Why did you decide to become an English major?

I decided to become an English major simply because I love the subject. I love to read, but I especially love to write. I also enjoy dissecting and analyzing the contents of a novel or other writings. The teachers at my high school encouraged and helped me to develop these skills, and my professors at Saint Joseph’s are continuing this process.

When you reflect on the English classes you’ve taken, what stands out to you the most?

I have loved every professor I have had. The English faculty are extremely knowledgeable and are always looking out for the best interests of not only English majors, but all students. The professors of the English department push us to be our best but at the same time offer a helping hand when needed.

Any class with Dr. McCurry is always interesting.

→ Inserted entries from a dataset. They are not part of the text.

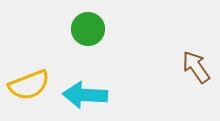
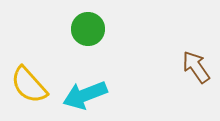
yellow semicircle: rotated 69 degrees clockwise
cyan arrow: rotated 24 degrees counterclockwise
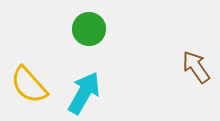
green circle: moved 1 px right
cyan arrow: moved 1 px left, 2 px up; rotated 141 degrees clockwise
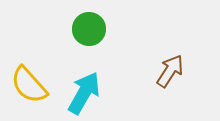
brown arrow: moved 26 px left, 4 px down; rotated 68 degrees clockwise
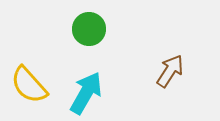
cyan arrow: moved 2 px right
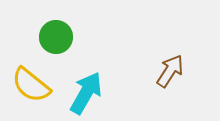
green circle: moved 33 px left, 8 px down
yellow semicircle: moved 2 px right; rotated 9 degrees counterclockwise
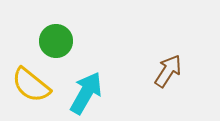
green circle: moved 4 px down
brown arrow: moved 2 px left
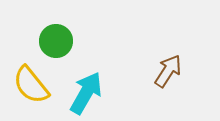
yellow semicircle: rotated 12 degrees clockwise
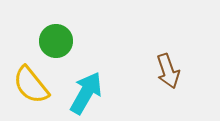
brown arrow: rotated 128 degrees clockwise
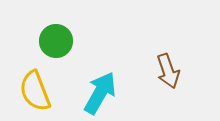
yellow semicircle: moved 4 px right, 6 px down; rotated 18 degrees clockwise
cyan arrow: moved 14 px right
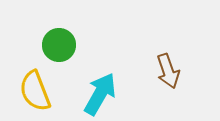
green circle: moved 3 px right, 4 px down
cyan arrow: moved 1 px down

She has a special way of keeping people focused. I've always enjoyed being in her class regardless of the material being taught.

How will your English degree inform your future?

I am thinking of writing for a newspaper or pursuing graduate school when I graduate from Saint Joseph’s. I want to have a career as a writer.

Does being a writing tutor help you toward this goal?

Yes, being a writing tutor keeps me on my toes and makes me have to work on material I may not fully understand. While I am helping others, I am also helping myself by refining my skills or learning something new.

How can the Writing Center benefit students?

Even if someone is an excellent writer, it is always great to have someone else look at your paper. Sometimes we get so caught up in our own writing that what we read will make sense to us but not to others. Other people can pick up on errors a person has missed or offer a different perspective on an aspect of the paper.